● **Source information**:
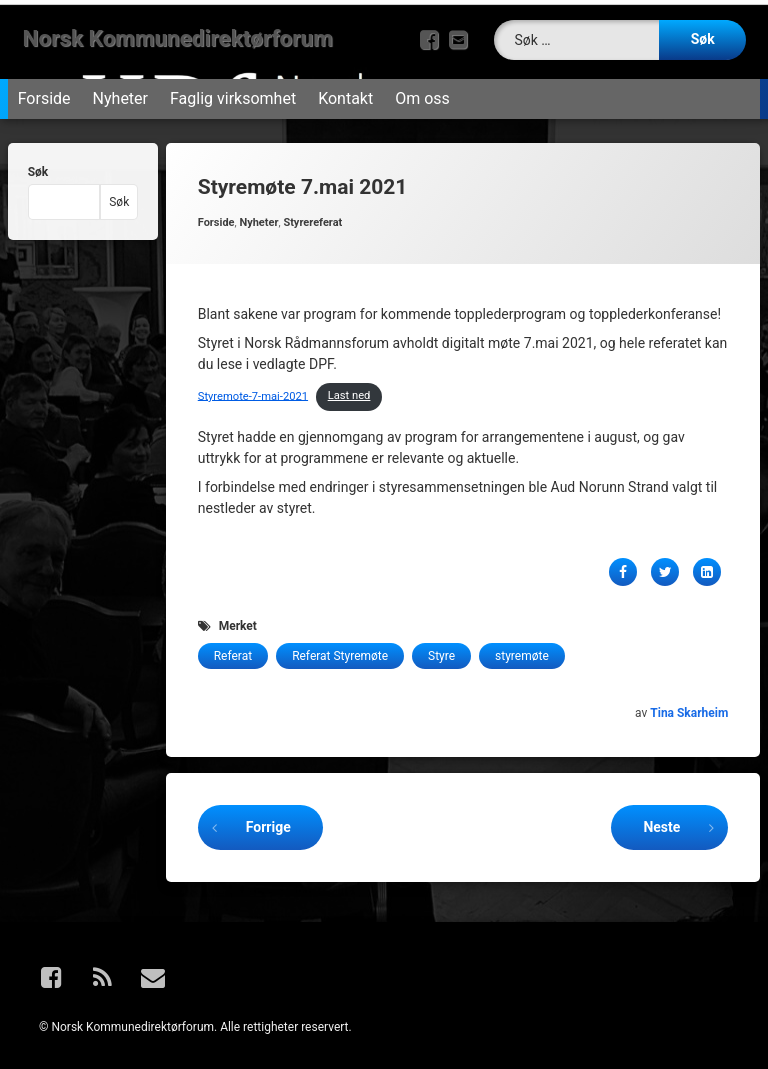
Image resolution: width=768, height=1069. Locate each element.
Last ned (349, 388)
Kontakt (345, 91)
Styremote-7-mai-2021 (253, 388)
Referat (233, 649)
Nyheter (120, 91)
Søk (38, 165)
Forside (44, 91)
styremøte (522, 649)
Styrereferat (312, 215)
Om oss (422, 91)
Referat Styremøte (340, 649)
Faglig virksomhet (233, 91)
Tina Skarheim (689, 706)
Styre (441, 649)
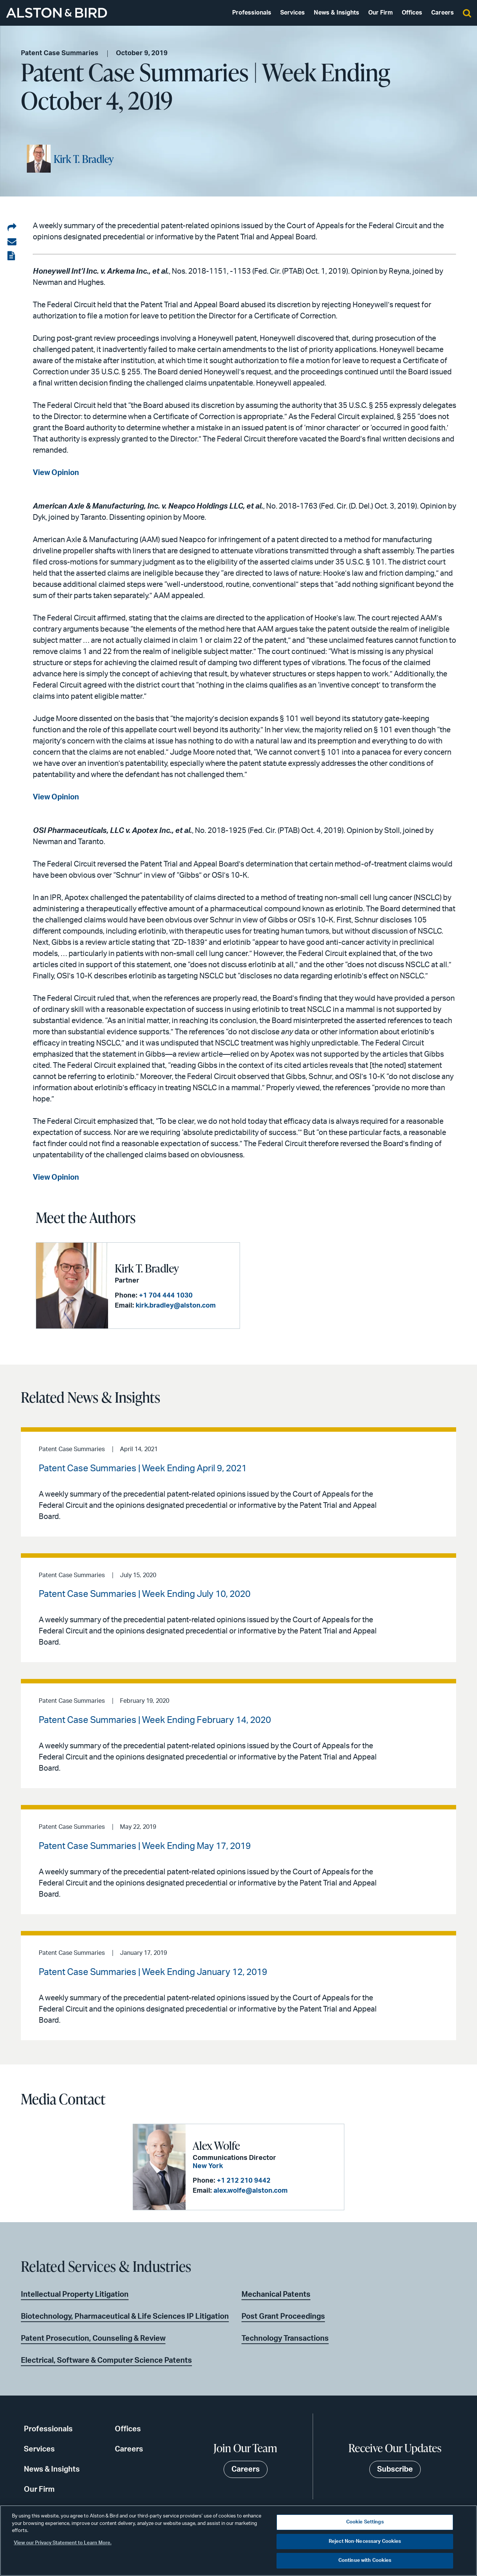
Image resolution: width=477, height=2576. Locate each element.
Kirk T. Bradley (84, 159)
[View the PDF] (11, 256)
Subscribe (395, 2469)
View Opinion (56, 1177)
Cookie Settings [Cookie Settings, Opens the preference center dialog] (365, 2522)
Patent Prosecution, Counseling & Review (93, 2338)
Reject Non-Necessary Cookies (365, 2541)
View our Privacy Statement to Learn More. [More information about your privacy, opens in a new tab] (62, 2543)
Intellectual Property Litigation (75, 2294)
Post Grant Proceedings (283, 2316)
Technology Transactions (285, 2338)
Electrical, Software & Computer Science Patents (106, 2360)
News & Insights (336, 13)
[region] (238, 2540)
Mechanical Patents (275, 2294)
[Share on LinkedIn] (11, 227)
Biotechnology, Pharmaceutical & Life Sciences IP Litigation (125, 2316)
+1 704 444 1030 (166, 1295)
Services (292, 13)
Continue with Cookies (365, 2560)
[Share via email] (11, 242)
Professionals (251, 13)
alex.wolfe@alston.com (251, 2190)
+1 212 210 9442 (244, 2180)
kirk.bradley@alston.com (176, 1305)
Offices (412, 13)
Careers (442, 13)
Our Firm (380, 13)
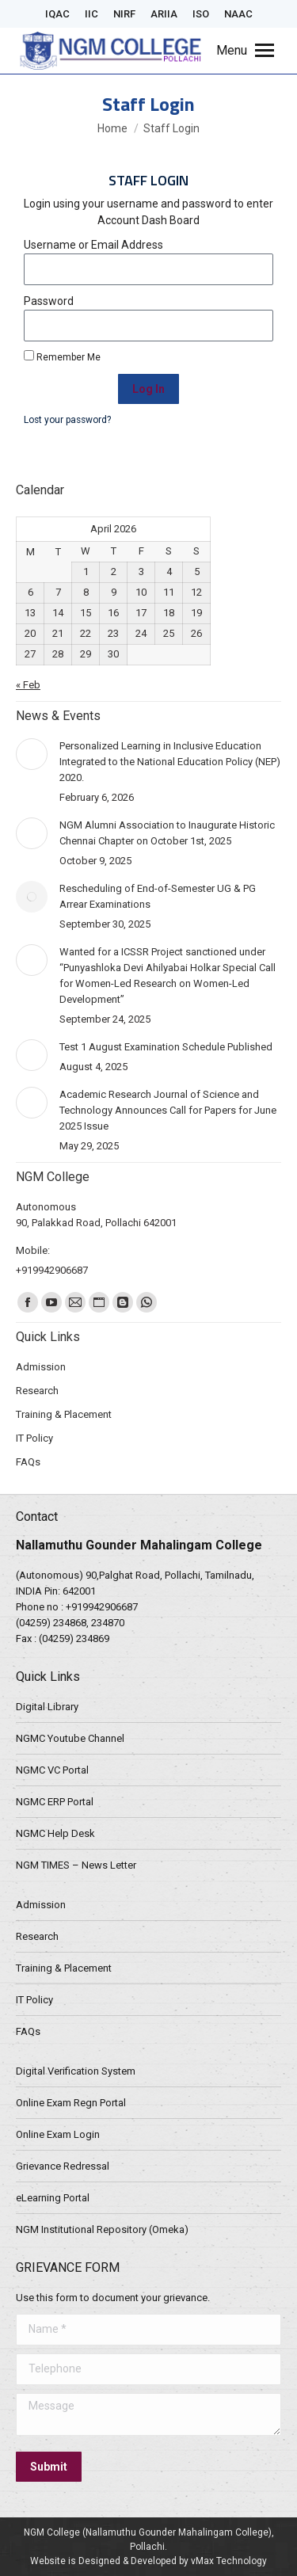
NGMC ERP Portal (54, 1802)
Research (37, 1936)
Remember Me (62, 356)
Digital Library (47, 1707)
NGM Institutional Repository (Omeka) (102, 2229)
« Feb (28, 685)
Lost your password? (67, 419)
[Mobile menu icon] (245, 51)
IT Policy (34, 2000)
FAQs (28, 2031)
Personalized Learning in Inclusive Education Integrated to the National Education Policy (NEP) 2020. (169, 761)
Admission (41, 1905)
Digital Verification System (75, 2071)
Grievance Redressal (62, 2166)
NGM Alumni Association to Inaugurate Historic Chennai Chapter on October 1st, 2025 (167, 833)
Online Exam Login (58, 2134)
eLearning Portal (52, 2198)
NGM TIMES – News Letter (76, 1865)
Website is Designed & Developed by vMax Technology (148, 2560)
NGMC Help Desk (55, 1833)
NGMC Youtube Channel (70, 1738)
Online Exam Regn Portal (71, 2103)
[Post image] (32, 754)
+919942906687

● **Work request**: Drop the pictures, then transcribe the lines from the one containing "Mechanical Patents (275, 2294)" to the end of the data above, exactly and nothing more.

● **Solved problem**:
Mechanical Patents (275, 2294)
[Share on LinkedIn] (11, 227)
Biotechnology, Pharmaceutical & Life Sciences IP Litigation (125, 2316)
+1 704 444 1030 (166, 1295)
Services (292, 13)
Continue with Cookies (365, 2560)
[Share via email] (11, 242)
Professionals (251, 13)
alex.wolfe@alston.com (251, 2190)
+1 212 210 9442 (244, 2180)
kirk.bradley@alston.com (176, 1305)
Offices (412, 13)
Careers (442, 13)
Our Firm (380, 13)
NGMC ERP Portal (54, 1802)
Research (37, 1936)
Remember Me (62, 356)
Digital Library (47, 1707)
NGM Institutional Repository (Omeka) (102, 2229)
« Feb (28, 685)
Lost your password? (67, 419)
[Mobile menu icon] (245, 51)
IT Policy (34, 2000)
FAQs (28, 2031)
Personalized Learning in Inclusive Education Integrated to the National Education Policy (NEP) 2020. (169, 761)
Admission (41, 1905)
Digital Verification System (75, 2071)
Grievance Redressal (62, 2166)
NGM Alumni Association to Inaugurate Historic Chennai Chapter on October 1st, 2025 (167, 833)
Online Exam Login (58, 2134)
eLearning Portal (52, 2198)
NGM TIMES – News Letter (76, 1865)
Website is Designed & Developed by vMax Technology (148, 2560)
NGMC Help Desk (55, 1833)
NGMC Youtube Channel (70, 1738)
Online Exam Regn Portal (71, 2103)
[Post image] (32, 754)
+919942906687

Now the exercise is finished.